WHAT THE TASK ASKS ::
All lines of the entries with "Studio" in them must be listed.

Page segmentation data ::
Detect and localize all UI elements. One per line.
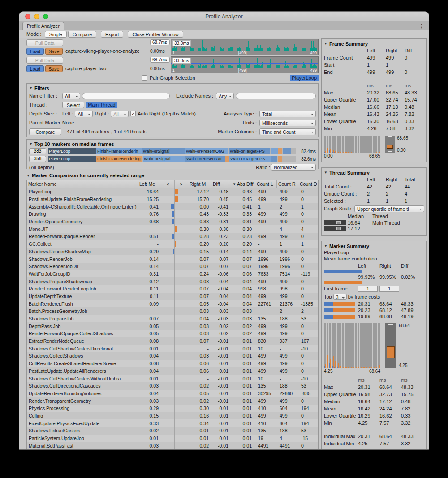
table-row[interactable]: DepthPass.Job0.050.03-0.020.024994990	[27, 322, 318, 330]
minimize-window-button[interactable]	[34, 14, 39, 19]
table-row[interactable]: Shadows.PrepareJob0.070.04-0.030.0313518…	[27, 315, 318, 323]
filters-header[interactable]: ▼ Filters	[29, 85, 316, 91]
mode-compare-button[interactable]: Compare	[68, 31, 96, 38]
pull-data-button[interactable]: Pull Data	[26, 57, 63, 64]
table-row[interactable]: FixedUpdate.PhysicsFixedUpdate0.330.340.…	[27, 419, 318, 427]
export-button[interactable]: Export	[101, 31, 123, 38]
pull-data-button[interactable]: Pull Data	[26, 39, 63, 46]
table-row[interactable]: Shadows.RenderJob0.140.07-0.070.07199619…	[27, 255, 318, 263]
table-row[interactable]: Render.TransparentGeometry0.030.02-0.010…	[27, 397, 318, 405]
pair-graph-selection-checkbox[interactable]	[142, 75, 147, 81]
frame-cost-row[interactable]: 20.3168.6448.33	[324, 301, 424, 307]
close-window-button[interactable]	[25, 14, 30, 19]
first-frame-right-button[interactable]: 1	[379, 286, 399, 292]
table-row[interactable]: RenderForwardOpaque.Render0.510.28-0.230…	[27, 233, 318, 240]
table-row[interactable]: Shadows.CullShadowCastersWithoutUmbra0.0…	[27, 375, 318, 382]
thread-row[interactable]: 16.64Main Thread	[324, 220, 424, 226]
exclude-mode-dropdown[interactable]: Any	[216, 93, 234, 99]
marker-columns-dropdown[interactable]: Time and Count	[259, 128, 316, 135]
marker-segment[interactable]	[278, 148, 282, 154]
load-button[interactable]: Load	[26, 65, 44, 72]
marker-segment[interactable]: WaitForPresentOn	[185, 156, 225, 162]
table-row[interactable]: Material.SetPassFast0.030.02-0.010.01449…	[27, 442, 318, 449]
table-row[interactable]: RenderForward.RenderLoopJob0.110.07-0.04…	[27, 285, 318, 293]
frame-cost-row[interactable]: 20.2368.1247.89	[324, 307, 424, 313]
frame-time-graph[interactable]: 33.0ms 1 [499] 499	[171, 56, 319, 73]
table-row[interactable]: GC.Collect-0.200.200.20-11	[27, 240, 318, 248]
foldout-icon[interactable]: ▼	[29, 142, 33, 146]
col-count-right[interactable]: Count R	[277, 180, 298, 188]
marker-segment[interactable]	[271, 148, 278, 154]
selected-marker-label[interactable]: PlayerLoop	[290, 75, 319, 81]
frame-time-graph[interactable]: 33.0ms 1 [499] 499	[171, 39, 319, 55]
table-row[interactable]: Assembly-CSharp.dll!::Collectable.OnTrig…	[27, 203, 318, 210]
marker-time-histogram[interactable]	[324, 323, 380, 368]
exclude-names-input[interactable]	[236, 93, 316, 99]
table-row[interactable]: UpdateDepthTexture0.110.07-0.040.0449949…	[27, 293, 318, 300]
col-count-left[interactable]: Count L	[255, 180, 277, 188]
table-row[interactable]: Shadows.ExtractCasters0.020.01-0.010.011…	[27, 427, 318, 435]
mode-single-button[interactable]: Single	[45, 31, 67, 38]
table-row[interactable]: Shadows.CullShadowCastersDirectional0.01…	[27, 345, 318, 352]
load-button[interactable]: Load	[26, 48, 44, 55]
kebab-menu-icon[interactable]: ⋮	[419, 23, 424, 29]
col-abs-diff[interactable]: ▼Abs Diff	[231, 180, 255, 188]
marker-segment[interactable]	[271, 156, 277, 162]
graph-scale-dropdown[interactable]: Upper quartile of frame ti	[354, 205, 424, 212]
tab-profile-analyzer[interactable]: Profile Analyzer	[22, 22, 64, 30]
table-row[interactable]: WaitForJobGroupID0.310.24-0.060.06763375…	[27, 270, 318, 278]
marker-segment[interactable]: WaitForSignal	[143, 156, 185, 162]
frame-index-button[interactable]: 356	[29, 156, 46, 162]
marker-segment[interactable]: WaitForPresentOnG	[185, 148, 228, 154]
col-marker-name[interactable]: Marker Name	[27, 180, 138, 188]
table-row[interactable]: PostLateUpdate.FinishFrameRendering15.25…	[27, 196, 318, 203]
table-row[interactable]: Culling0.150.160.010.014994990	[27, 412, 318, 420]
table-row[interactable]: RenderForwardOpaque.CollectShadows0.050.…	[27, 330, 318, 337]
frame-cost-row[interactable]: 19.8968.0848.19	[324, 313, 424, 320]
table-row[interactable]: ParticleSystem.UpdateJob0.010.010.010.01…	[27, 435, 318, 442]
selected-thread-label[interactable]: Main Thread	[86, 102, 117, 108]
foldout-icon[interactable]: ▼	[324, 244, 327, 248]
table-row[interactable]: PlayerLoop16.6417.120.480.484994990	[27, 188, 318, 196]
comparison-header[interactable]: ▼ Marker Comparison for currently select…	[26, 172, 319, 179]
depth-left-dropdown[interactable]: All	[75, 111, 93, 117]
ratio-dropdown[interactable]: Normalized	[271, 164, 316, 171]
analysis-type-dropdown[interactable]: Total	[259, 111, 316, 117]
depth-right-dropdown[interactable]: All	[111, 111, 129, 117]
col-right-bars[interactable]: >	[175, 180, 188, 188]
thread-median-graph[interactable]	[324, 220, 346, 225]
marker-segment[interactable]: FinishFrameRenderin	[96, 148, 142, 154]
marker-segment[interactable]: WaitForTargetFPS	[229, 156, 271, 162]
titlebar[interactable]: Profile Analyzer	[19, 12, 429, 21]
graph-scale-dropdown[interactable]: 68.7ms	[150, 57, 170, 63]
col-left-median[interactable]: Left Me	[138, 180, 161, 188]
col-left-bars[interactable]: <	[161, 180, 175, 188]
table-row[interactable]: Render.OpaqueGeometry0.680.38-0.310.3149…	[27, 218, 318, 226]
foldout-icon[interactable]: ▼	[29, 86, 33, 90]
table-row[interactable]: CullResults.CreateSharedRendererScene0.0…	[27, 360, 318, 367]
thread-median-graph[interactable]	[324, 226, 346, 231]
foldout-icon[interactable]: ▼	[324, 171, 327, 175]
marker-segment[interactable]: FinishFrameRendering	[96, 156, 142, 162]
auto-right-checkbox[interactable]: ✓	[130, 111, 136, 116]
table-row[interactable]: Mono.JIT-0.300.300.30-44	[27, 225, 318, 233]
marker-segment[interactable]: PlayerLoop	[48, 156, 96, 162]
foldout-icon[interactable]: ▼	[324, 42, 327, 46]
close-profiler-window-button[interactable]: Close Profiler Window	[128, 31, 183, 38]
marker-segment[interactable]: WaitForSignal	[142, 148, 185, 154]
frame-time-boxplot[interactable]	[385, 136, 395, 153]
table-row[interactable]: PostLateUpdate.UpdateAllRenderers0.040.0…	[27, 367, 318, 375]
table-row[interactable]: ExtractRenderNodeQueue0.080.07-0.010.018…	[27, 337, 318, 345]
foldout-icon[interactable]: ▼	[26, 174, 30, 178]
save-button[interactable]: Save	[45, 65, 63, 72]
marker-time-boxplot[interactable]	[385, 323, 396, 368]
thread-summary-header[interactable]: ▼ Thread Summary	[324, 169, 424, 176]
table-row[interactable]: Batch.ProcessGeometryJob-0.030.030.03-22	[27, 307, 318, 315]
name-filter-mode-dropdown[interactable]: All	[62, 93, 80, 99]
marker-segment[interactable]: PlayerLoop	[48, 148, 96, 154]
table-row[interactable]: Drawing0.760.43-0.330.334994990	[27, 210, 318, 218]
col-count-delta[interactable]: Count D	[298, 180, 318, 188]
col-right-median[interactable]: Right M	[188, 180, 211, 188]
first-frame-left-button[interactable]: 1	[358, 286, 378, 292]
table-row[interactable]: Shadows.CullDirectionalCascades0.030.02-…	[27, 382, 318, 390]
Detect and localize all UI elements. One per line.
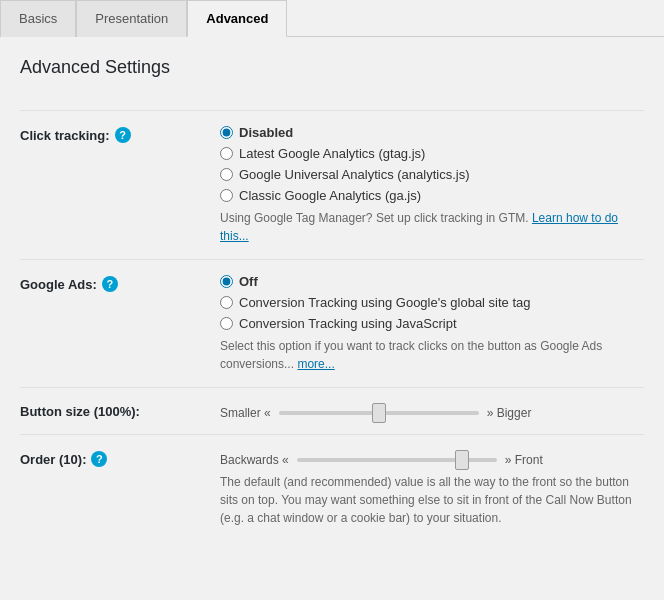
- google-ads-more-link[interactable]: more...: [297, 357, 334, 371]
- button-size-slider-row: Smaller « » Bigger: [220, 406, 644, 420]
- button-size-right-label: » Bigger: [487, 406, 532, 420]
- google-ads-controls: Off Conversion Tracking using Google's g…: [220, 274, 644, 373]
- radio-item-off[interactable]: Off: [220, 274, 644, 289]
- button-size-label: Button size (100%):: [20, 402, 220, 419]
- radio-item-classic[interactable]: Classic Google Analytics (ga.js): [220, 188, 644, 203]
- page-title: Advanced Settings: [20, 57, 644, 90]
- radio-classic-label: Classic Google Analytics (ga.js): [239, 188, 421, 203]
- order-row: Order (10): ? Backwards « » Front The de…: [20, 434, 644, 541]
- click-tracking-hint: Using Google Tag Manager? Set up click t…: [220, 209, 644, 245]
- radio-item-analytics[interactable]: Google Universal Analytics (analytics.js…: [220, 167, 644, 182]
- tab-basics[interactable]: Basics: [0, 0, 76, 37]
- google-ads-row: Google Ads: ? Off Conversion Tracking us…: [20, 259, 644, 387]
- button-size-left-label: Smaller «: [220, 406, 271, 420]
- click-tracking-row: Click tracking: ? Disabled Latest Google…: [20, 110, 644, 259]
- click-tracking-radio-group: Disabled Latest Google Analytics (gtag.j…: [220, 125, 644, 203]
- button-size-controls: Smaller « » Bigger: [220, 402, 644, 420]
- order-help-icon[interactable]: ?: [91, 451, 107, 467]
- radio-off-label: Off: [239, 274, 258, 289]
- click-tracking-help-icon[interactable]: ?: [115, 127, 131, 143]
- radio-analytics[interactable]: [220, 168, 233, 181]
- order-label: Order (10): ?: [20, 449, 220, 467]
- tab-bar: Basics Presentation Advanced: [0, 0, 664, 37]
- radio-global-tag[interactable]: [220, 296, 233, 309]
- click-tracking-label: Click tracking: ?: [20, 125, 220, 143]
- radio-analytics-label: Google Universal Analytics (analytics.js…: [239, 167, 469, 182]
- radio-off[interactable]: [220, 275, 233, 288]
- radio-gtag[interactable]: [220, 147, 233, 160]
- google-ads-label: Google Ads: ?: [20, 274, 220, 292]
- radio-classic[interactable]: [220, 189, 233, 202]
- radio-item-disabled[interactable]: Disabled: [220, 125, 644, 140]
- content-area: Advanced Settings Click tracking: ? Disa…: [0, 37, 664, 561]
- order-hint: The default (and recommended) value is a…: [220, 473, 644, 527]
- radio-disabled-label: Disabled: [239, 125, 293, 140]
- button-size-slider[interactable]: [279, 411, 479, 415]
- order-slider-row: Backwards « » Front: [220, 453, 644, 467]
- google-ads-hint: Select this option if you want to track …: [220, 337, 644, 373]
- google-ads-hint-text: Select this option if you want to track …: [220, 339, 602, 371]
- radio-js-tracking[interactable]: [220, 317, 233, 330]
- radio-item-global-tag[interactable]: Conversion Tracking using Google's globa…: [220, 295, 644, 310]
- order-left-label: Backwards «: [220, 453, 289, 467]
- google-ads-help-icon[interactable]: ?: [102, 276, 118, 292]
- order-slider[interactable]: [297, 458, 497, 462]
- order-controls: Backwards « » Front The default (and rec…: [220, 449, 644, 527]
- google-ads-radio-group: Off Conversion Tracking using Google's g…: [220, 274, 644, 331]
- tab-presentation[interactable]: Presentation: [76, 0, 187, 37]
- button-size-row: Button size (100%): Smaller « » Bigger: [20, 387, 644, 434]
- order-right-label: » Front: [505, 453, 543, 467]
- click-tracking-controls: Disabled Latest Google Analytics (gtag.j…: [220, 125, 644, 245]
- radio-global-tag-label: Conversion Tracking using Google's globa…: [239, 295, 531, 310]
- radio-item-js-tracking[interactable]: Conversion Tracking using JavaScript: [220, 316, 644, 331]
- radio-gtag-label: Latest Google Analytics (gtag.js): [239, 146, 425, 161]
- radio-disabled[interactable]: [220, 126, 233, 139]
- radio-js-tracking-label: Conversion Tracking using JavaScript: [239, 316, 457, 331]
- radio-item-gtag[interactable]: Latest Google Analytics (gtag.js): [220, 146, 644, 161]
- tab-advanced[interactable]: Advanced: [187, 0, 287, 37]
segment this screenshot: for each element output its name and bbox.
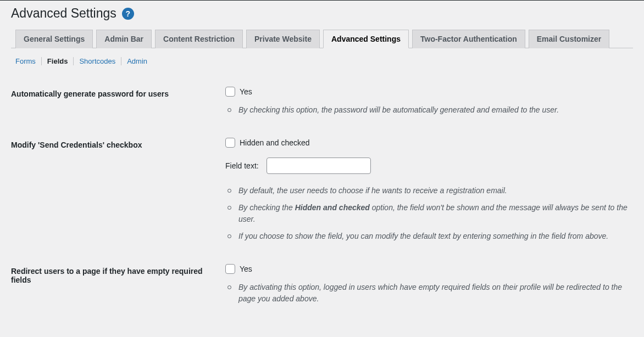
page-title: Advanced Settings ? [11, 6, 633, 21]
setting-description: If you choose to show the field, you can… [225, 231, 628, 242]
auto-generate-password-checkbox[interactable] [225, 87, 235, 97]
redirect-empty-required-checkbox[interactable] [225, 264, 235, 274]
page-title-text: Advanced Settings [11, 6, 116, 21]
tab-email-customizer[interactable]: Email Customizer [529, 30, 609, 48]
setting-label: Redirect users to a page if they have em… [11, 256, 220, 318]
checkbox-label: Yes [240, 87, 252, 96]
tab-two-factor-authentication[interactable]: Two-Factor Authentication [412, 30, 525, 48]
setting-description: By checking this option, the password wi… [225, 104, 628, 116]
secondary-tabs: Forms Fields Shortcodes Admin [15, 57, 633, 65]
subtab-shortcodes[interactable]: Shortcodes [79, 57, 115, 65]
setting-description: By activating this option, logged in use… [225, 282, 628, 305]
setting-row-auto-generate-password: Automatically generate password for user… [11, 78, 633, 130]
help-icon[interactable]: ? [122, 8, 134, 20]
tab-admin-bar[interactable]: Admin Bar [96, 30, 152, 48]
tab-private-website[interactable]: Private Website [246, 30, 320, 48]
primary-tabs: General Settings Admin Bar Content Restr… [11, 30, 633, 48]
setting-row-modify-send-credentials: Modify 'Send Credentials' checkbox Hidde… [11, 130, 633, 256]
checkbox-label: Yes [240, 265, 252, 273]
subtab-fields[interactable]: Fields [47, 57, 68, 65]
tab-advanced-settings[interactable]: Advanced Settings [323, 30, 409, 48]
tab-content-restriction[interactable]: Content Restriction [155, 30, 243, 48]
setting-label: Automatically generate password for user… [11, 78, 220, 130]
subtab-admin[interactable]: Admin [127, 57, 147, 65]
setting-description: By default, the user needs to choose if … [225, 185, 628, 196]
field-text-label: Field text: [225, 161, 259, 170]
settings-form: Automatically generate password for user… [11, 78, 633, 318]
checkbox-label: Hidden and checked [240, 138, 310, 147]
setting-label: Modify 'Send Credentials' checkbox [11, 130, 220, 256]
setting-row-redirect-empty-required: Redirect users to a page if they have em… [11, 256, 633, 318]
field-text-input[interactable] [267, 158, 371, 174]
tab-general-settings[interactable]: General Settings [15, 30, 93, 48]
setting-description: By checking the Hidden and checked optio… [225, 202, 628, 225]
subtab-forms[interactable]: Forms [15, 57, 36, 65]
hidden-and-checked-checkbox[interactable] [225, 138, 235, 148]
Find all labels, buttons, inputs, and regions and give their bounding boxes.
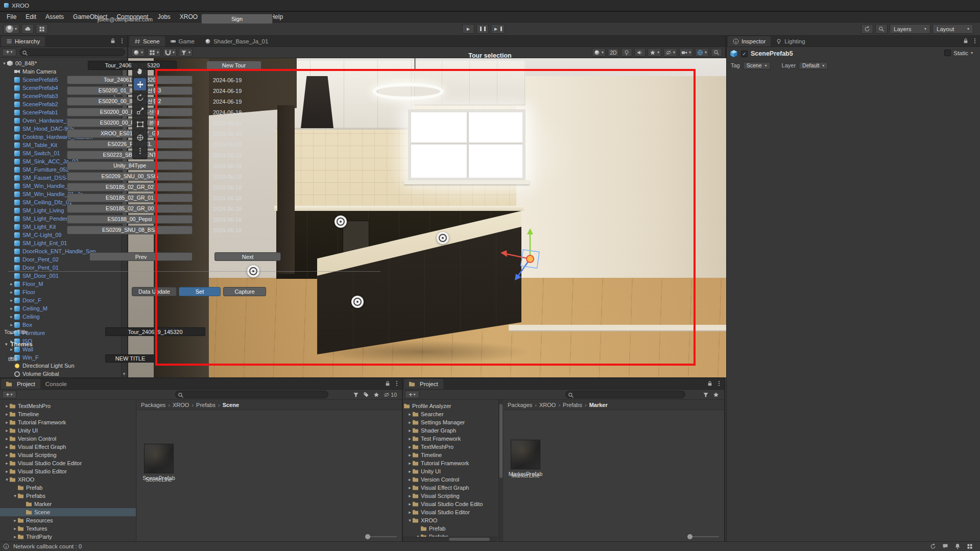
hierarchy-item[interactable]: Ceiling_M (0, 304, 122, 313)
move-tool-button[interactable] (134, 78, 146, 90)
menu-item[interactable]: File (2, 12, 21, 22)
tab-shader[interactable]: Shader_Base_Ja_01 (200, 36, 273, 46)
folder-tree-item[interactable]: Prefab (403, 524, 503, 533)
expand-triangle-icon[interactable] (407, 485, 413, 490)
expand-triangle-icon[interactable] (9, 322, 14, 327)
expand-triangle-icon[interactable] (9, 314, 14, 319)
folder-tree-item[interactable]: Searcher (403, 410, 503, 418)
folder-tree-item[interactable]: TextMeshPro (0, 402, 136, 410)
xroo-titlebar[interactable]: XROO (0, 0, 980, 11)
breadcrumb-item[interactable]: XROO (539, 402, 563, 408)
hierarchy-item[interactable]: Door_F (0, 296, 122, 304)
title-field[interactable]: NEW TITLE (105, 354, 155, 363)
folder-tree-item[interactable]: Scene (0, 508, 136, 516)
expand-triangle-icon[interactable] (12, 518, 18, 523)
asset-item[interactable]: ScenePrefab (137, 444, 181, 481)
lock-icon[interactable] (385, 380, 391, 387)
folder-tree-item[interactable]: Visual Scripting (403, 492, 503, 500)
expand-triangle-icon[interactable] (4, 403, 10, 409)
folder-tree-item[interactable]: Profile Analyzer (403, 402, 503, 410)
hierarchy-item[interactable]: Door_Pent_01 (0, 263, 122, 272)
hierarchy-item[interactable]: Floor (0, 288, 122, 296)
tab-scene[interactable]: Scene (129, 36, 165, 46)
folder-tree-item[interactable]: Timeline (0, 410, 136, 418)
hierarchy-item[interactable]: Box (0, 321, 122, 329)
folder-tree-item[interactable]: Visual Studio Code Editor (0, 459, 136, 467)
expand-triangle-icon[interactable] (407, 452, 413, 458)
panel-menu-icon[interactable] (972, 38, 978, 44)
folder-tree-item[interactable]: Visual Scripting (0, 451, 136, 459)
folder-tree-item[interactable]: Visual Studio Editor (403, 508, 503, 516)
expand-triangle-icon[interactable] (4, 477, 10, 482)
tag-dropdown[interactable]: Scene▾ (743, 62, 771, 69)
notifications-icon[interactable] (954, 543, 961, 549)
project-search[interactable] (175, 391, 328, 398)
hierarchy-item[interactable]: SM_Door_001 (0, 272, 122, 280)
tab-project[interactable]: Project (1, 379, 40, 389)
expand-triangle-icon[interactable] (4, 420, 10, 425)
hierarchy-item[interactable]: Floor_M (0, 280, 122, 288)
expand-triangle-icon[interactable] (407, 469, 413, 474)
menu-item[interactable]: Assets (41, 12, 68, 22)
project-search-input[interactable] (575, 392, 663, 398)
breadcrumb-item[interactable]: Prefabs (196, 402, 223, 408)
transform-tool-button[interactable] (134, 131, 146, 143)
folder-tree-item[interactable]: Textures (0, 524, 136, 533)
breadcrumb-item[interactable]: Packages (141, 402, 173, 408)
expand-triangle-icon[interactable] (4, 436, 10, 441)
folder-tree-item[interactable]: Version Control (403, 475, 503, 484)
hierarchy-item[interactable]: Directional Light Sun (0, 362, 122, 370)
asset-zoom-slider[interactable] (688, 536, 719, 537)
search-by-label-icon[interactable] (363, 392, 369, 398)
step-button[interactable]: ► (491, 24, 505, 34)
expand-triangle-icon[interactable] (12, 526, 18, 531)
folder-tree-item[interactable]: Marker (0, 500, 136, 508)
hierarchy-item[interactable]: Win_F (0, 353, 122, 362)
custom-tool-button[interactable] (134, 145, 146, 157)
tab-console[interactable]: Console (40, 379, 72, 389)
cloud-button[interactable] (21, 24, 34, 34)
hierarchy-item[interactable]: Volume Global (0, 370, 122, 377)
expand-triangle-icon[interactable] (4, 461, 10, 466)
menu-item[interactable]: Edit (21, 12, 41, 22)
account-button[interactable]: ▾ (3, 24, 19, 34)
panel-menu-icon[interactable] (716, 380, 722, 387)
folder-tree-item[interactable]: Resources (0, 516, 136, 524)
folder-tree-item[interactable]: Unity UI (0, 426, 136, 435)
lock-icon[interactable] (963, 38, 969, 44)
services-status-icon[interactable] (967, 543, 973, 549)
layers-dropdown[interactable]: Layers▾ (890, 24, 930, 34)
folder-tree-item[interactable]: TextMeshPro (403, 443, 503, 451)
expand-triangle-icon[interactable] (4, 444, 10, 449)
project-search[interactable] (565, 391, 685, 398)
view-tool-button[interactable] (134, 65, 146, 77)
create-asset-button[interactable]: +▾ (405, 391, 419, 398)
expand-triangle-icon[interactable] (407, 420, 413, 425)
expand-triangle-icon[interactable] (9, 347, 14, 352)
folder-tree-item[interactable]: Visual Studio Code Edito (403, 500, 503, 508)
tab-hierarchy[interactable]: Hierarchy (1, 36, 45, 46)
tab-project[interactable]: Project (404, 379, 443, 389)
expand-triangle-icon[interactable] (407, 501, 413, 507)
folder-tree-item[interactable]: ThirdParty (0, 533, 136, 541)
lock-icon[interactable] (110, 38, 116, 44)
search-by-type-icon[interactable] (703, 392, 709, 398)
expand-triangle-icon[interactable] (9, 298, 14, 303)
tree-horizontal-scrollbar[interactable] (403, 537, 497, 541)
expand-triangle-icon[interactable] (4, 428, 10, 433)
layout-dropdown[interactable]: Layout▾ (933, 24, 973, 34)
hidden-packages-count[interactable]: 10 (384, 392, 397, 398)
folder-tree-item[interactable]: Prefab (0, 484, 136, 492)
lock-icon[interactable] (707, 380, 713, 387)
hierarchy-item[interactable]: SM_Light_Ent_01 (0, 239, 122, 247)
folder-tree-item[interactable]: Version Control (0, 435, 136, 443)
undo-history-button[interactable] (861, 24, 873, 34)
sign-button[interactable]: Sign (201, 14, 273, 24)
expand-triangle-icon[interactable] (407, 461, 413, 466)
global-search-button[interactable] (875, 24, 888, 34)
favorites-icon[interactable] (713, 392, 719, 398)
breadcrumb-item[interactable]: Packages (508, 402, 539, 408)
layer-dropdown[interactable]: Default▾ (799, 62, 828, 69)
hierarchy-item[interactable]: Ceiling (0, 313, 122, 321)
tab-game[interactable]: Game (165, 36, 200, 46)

RESPONSE ::
folder-tree-item[interactable]: Visual Studio Code Editor (0, 459, 136, 467)
folder-tree-item[interactable]: Visual Studio Editor (403, 508, 503, 516)
folder-tree-item[interactable]: Visual Studio Code Edito (403, 500, 503, 508)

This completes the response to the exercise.